Blood Curse (Teluh Darah) is a 2023 Indonesian horror miniseries that premiered on Disney+ Hotstar on 25 February 2023. The series was created, directed and co-written by Kimo Stamboel and stars Mikha Tambayong and Deva Mahenra.
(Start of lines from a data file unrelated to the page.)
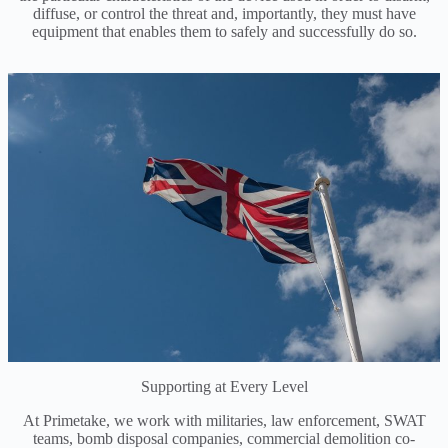
diffuse, or control the threat and, importantly, they must have
equipment that enables them to safely and successfully do so.
Supporting at Every Level
At Primetake, we work with militaries, law enforcement, SWAT
teams, bomb disposal companies, commercial demolition co-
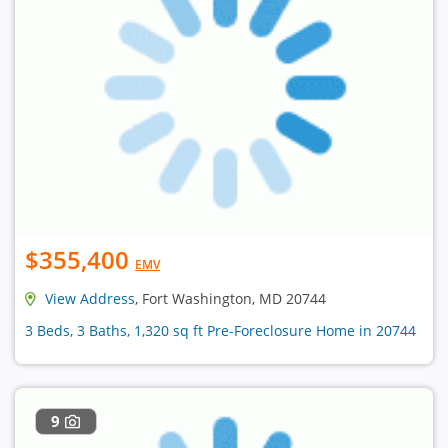
$355,400
EMV
View Address
, Fort Washington, MD 20744
3 Beds, 3 Baths, 1,320 sq ft Pre-Foreclosure Home in 20744
9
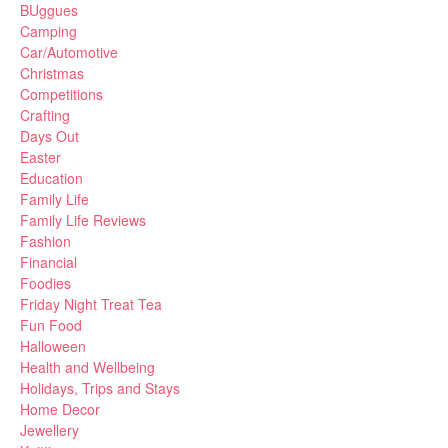
BUggues
Camping
Car/Automotive
Christmas
Competitions
Crafting
Days Out
Easter
Education
Family Life
Family Life Reviews
Fashion
Financial
Foodies
Friday Night Treat Tea
Fun Food
Halloween
Health and Wellbeing
Holidays, Trips and Stays
Home Decor
Jewellery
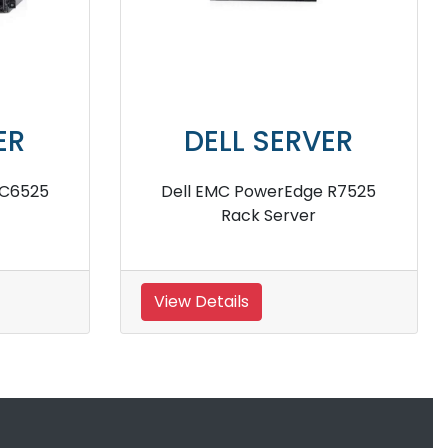
DELL SERVER
Dell PowerEdge R420 Server
Del
View Details
View 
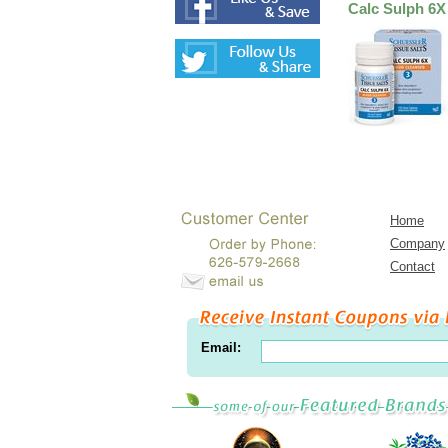
Calc Sulph 6X
Home
Company
Contact
Email:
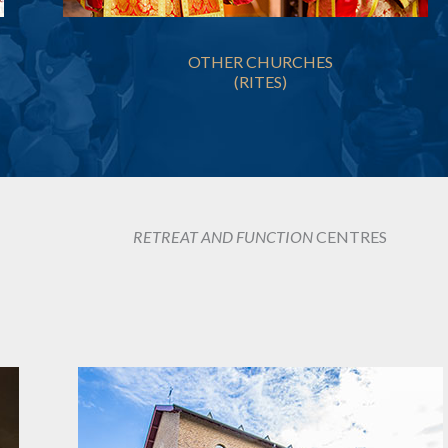
OTHER CHURCHES
(RITES)
RETREAT AND FUNCTION
CENTRES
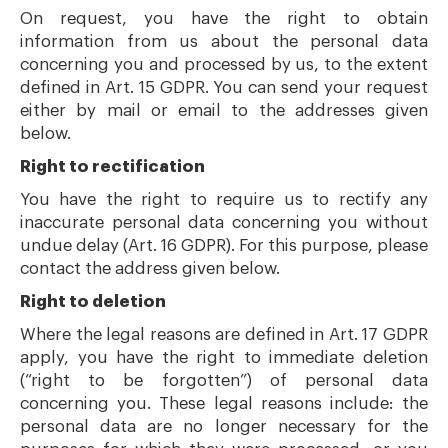
On request, you have the right to obtain
information from us about the personal data
concerning you and processed by us, to the extent
defined in Art. 15 GDPR. You can send your request
either by mail or email to the addresses given
below.
Right to rectification
You have the right to require us to rectify any
inaccurate personal data concerning you without
undue delay (Art. 16 GDPR). For this purpose, please
contact the address given below.
Right to deletion
Where the legal reasons are defined in Art. 17 GDPR
apply, you have the right to immediate deletion
(“right to be forgotten”) of personal data
concerning you. These legal reasons include: the
personal data are no longer necessary for the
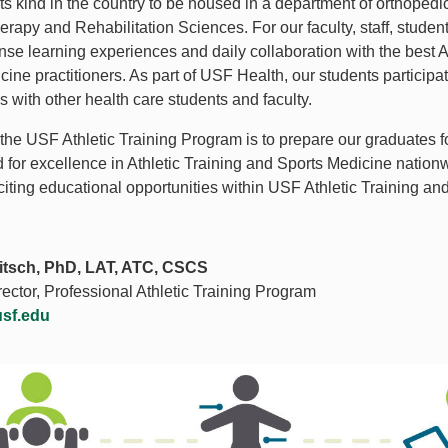
its kind in the country to be housed in a department of orthoped
rapy and Rehabilitation Sciences. For our faculty, staff, studen
ense learning experiences and daily collaboration with the best 
cine practitioners. As part of USF Health, our students particip
s with other health care students and faculty.
 the USF Athletic Training Program is to prepare our graduates f
 for excellence in Athletic Training and Sports Medicine nationw
xciting educational opportunities within USF Athletic Training a
tsch, PhD, LAT, ATC, CSCS
ector, Professional Athletic Training Program
usf.edu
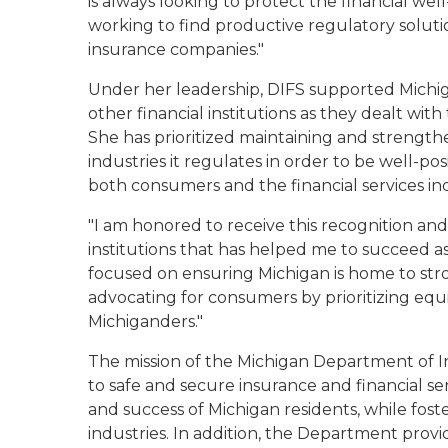
is always looking to protect the financial we
working to find productive regulatory solutio
insurance companies."
Under her leadership, DIFS supported Michig
other financial institutions as they dealt w
She has prioritized maintaining and strength
industries it regulates in order to be well-po
both consumers and the financial services i
"I am honored to receive this recognition and
institutions that has helped me to succeed as 
focused on ensuring Michigan is home to stro
advocating for consumers by prioritizing equita
Michiganders."
The mission of the Michigan Department of In
to safe and secure insurance and financial se
and success of Michigan residents, while fost
industries. In addition, the Department prov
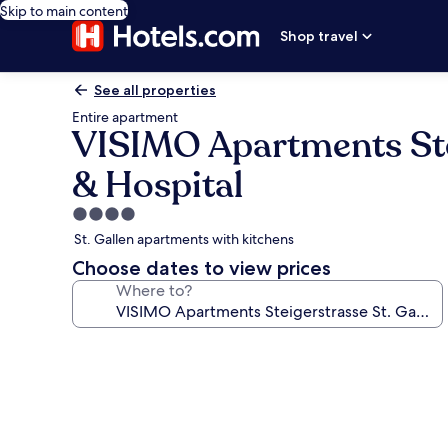
Skip to main content
Shop travel
See all properties
Entire apartment
VISIMO Apartments Ste
& Hospital
4.0
star
St. Gallen apartments with kitchens
property
Choose dates to view prices
Where to?
Photo
gallery
for
VISIMO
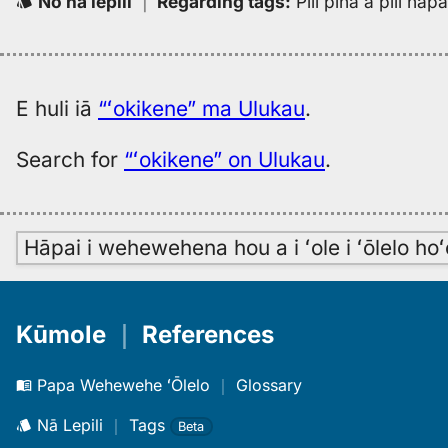
No nā lepili
｜
Regarding tags
:
Pili piha a pili ha
E huli iā
“ʻokikene” ma Ulukau
.
Search for
“ʻokikene” on Ulukau
.
Hāpai i wehewehena hou a i ʻole i ʻōlelo h
Kūmole
｜
References
Papa Wehewehe ʻŌlelo
｜
Glossary
Nā Lepili
｜
Tags
Beta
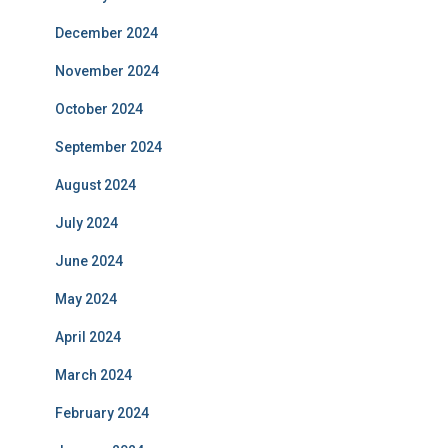
December 2024
November 2024
October 2024
September 2024
August 2024
July 2024
June 2024
May 2024
April 2024
March 2024
February 2024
The series had its world premiere at the 27th Busan International Film Festival during the On Screen section.

==Premise==
Wulan (Mikha Tambayong), a rational woman dismissive of the occult, faces a horrifying reality when her family is attacked by black magic. Driven to protect them, she delves into her family's past alongside Esa (Deva Mahenra), another victim of supernatural forces, as their intertwined destinies lead them to confront the shocking secrets fueling the escalating terror.

==Cast==
===Main===
- Mikha Tambayong as Wulan Kusumawijaya
- Deva Mahenra as Esa Prasetyo
- Justin Adiwinata as Wisnu Kusumawijaya
- Hingka Moedra as Harun / Manto
- Lukman Sardi as Ahmad Kusumawijaya
- Willem Bevers as Bondan Prasetyo

===Recurring===
- Imelda Therinne as Astuti
- Elly D. Luthan as Mbah Tien
- Bizael Tanasale as Reno
- Ence Bagus	as Asep
- Mike Lucock as Otto
- Dayu Wijanto as Liliana
- Otig Pakis	as Harna
- Ruth Marini as Rima
- Shenina Cinnamon as Atika Ayu Winarsih
- Kiki Narendra as Muhammad Ridho

==Episodes==

| No. | Title | Directed by | Written by | Original release date |
|---|---|---|---|---|
| 1 | "The Parcel" | Kimo Stamboel | Kimo Stamboel & Agasyah Karim & Khalid Kashogi & Bayu Kurnia | 25 February 2023 |
| 2 | "Bloody Anniversary" | Kimo Stamboel | Kimo Stamboel & Agasyah Karim & Khalid Kashogi & Bayu Kurnia | 4 March 2023 |
| 3 | "Retribution" | Kimo Stamboel | Kimo Stamboel & Agasyah Karim & Khalid Kashogi & Bayu Kurnia | 11 March 2023 |
| 4 | "Signs" | Kimo Stamboel | Kimo Stamboel & Agasyah Karim & Khalid Kashogi & Bayu Kurnia | 18 March 2023 |
| 5 | "The Uninvited Guests" | Kimo Stamboel | Kimo Stamboel & Agasyah Karim & Khalid Kashogi & Bayu Kurnia | 25 March 2023 |
| 6 | "The Flower Withers" | Kimo Stamboel | Kimo Stamboel & Agasyah Karim & Khalid Kashogi & Bayu Kurnia | 1 April 2023 |
| 7 | "Double Identity" | Kimo Stamboel | Kimo Stamboel & Agasyah Karim & Khalid Kashogi & Bayu Kurnia | 8 April 2023 |
| 8 | "Reckoning" | Kimo Stamboel | Kimo Stamboel & Agasyah Karim & Khalid Kashogi & Bayu Kurnia | 15 April 2023 |
| 9 | "The Source" | Kimo Stamboel | Kimo Stamboel & Agasyah Karim & Khalid Kashogi & Bayu Kurnia | 22 April 2023 |
| 10 | "Blood Debt" | Kimo Stamboel | Kimo Stamboel & Agasyah Karim & Khalid Kashogi & Bayu Kurnia | 29 April 2023 |

==Production==
In December 2022, Blood Curse was announced as one of the projects presented during Disney's APAC Content Showcase.

==Release==
Blood Curse had its world premiere during the On Screen section at the 27th Busan International Film Festival. It was announced that it would premiere on Disney+ Hotstar on 25 February 2023 with new episodes released weekly.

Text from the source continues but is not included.